GRAYSON COUNTY, TX -- A grass fire Monday in Grayson County burned about 50 acres and with more hot and dry weather on tap firefighters say things will likely get worse before they get better.
Grayson County Emergency Management says the Keetch Byrum Drought Index is expected to reach 600 or greater in the upcoming weeks. That is when commissioners normally consider implementing a burn ban. In the meantime firefighters are urging everyone to use caution in the hot dry conditions.
Southmayd Fire Chief Hunter Nichols says it took dozens of firefighters two hours to extinguish the Southmayd grass fire.
"When we arrived on scene we initially had a hard time gaining access to the fire," Nichols said.
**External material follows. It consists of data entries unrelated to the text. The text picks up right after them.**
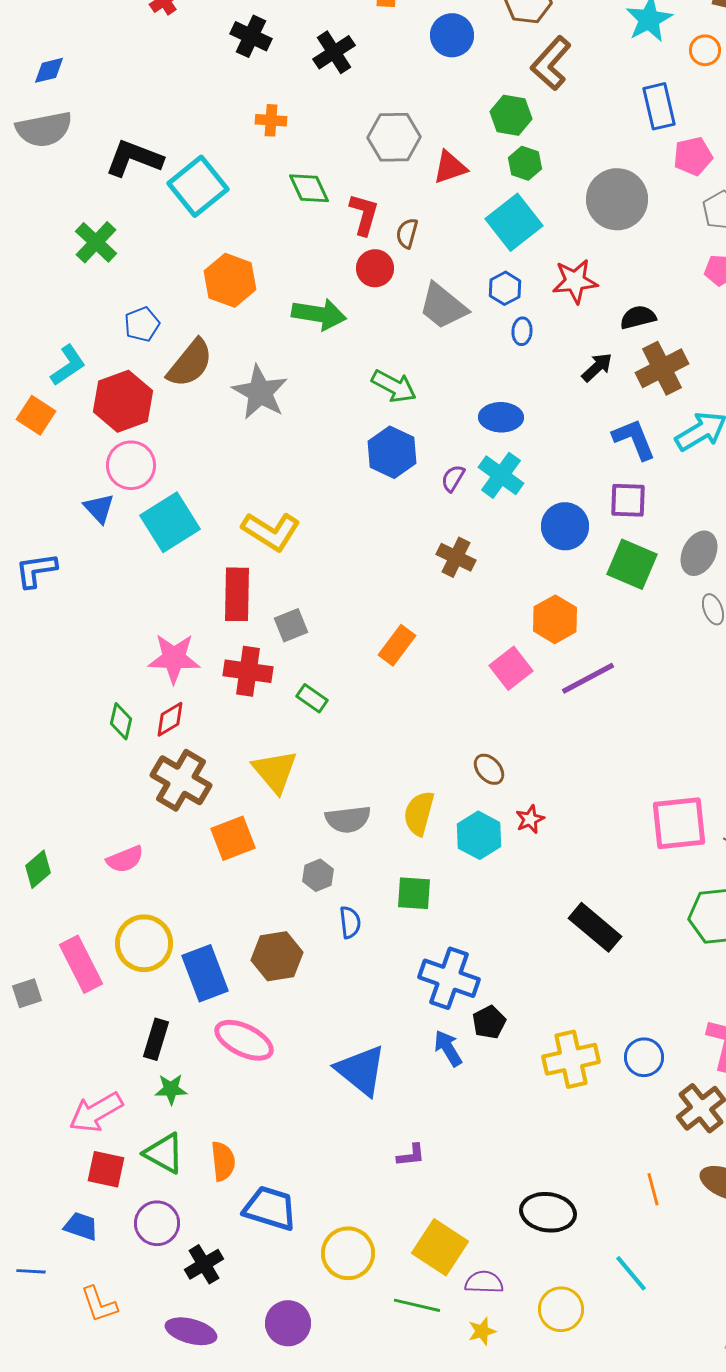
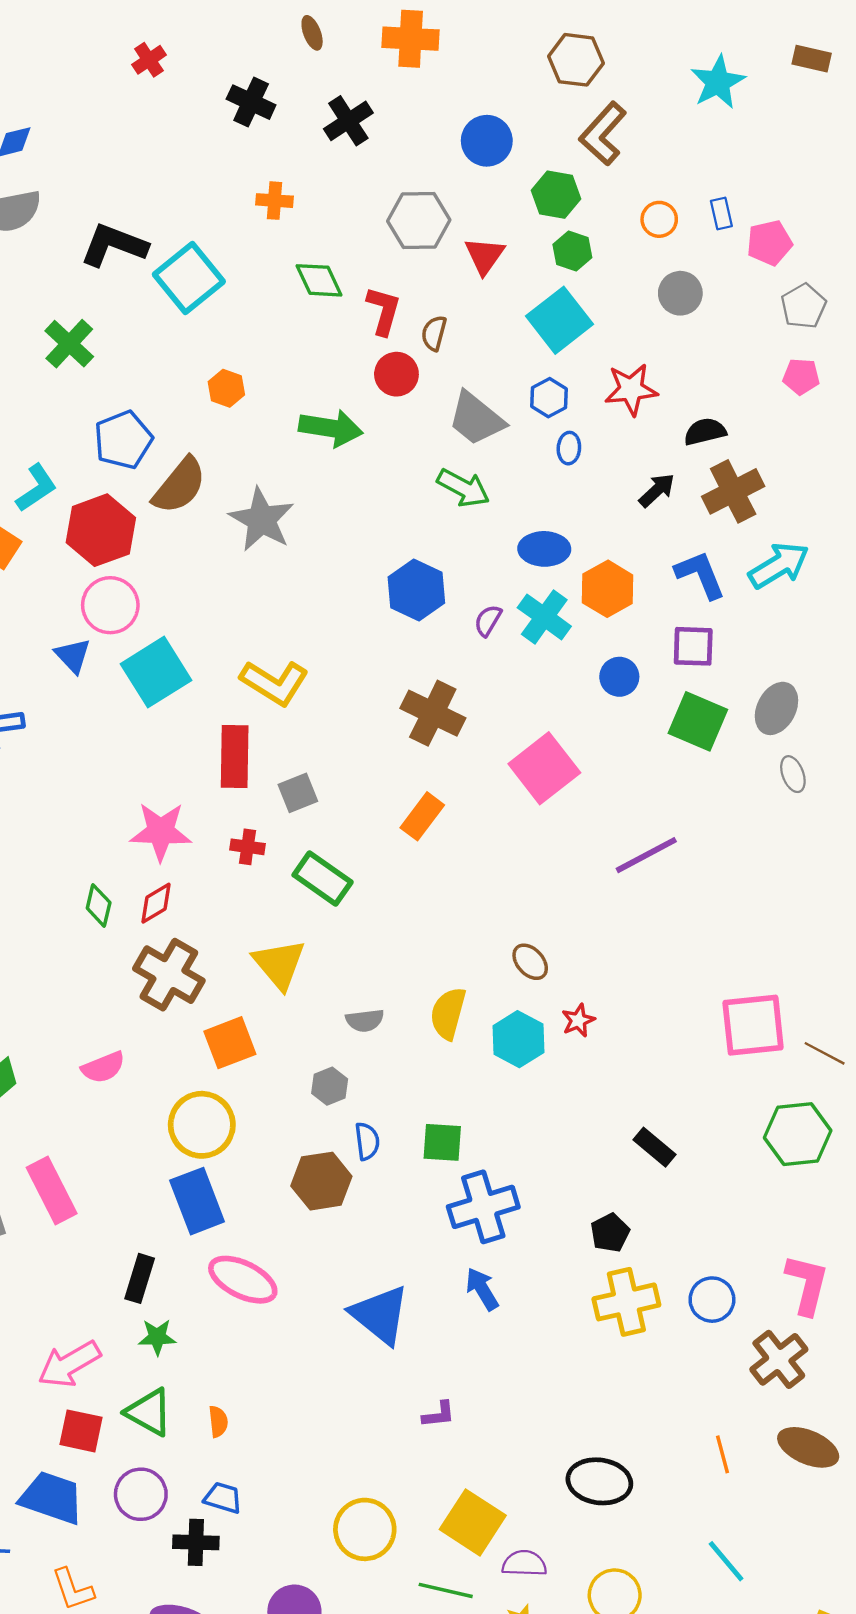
blue circle: (452, 35) -> (487, 141), moved
orange circle: (705, 50) -> (659, 219), moved
blue rectangle: (659, 106) -> (721, 213), moved, size x0.6
red triangle: (450, 167) -> (484, 256), turned -36
gray circle: (617, 199) -> (680, 293), size x0.6
orange hexagon: (230, 280) -> (226, 388), size x0.6
blue pentagon: (142, 324) -> (123, 440), size x1.4
green arrow: (394, 386) -> (463, 488), moved
blue circle: (565, 526) -> (619, 677), size x0.7
brown cross: (456, 557) -> (433, 713), moved, size x1.4
orange hexagon: (555, 619) -> (608, 589), moved
pink square: (511, 668) -> (544, 768), moved, size x1.4
red cross: (248, 671) -> (248, 847), size x0.6
green rectangle: (312, 698) -> (323, 878), size x1.6
gray semicircle: (348, 819) -> (365, 1020), size x0.7
green square: (414, 893) -> (442, 1142), moved
black rectangle: (595, 927) -> (655, 1147), size x0.7
yellow circle: (144, 943) -> (202, 1125), moved
brown hexagon: (277, 956) -> (321, 1181), moved
blue cross: (449, 978) -> (483, 1207), turned -36
black pentagon: (489, 1022) -> (610, 1233), moved
orange semicircle: (223, 1161) -> (218, 1422), size x0.7
blue trapezoid: (270, 1208) -> (223, 1498), moved, size x0.6
blue trapezoid: (81, 1226) -> (52, 1498), size x1.6
black cross: (204, 1264) -> (196, 1542), turned 33
cyan line: (631, 1273) -> (726, 1561), moved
Sherman firefighters were also called to battle the blaze. Chief Jeff Jones says it was not just the location that made the fire hard to get under control.
"We have 18 or 20 mile wind gusts it doesn't take long with the low humidity for the grass to dry out and become a danger," Jones said.
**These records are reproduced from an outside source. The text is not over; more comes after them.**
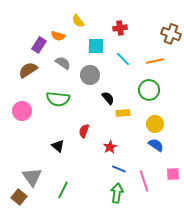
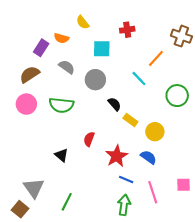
cyan line: (123, 59) -> (139, 79), moved
orange line: (155, 61) -> (156, 58), moved, turned -36
green circle: (149, 90) -> (177, 96), moved
pink circle: (22, 111) -> (26, 104), moved
yellow rectangle: (123, 113) -> (130, 120), turned 40
yellow circle: (155, 124) -> (155, 132), moved
blue semicircle: (156, 145) -> (148, 157), moved
red star: (110, 147) -> (117, 156), size x1.5

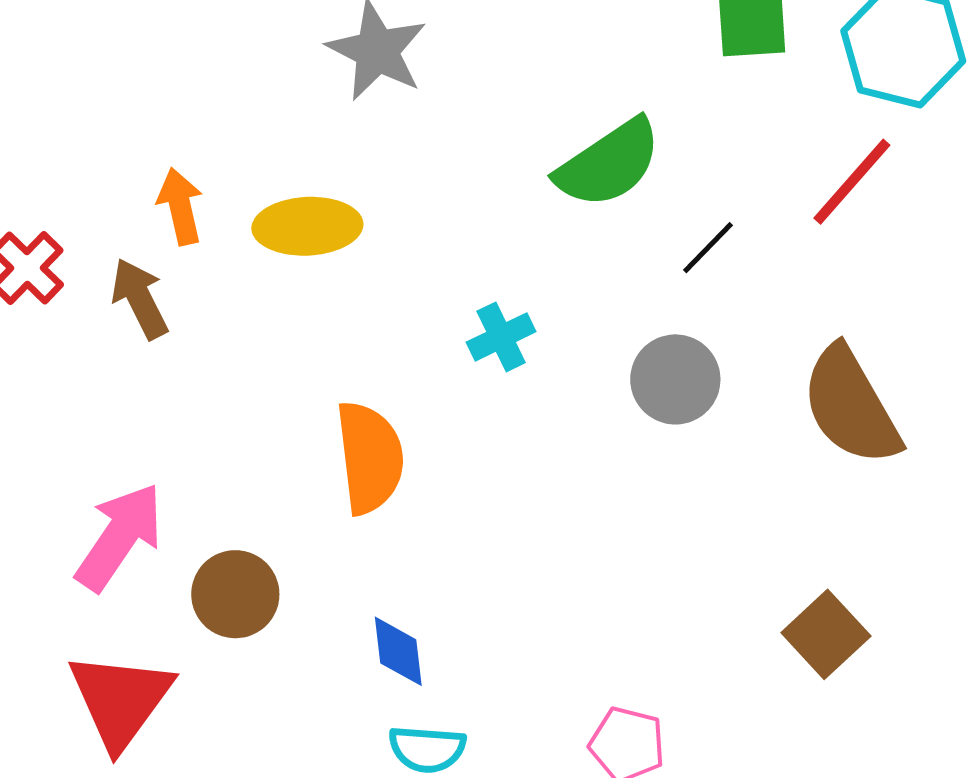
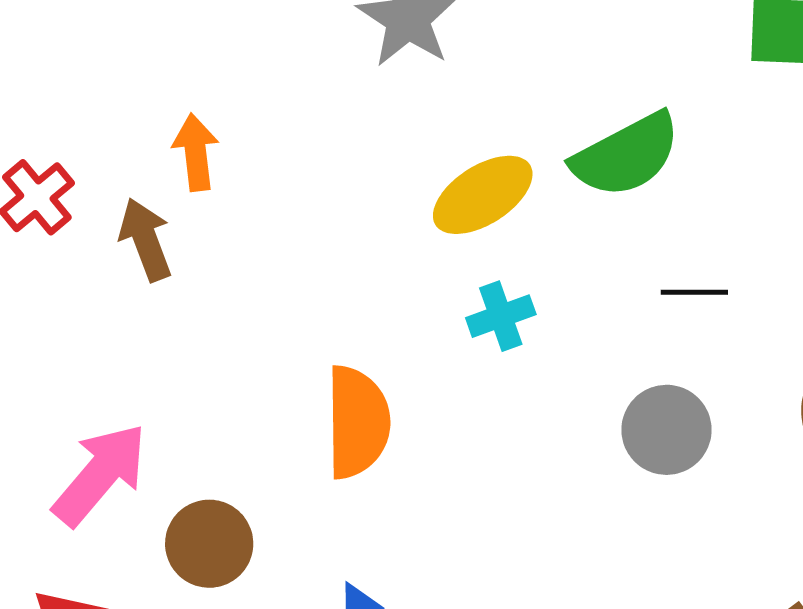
yellow ellipse: (307, 226) -> (483, 195), moved, turned -36
black line: (708, 248) -> (694, 292), moved, turned 40
gray circle: (675, 379) -> (667, 430), moved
Meteorologists say recent rains helped vegetation to grow, but now it is drying out giving any wildfire the fuel it needs to grow out of control.Jones says they saw that firsthand at the Southmayd fire.
"What little rain we get you look at there's a lot of green grass, but underneath in some of these areas are really starting to dry out," Jones said.
Firefighters say people really need to be cautious during these weather conditions. Jones says a cigarette butt or just one spark could ignite a monstrous blaze.
"With the wind like today you could be cooking outdoors the wind catch up and grab some of those coals or sparks and blow those into an area of dry grass, and that becomes a real problem even inside the city limits," Jones said.
No one was hurt in the Southmayd fire. Grayson County Emergency Manager Sara Somers, says Commissioners will vote on July 24th whether or not to implement a burn ban.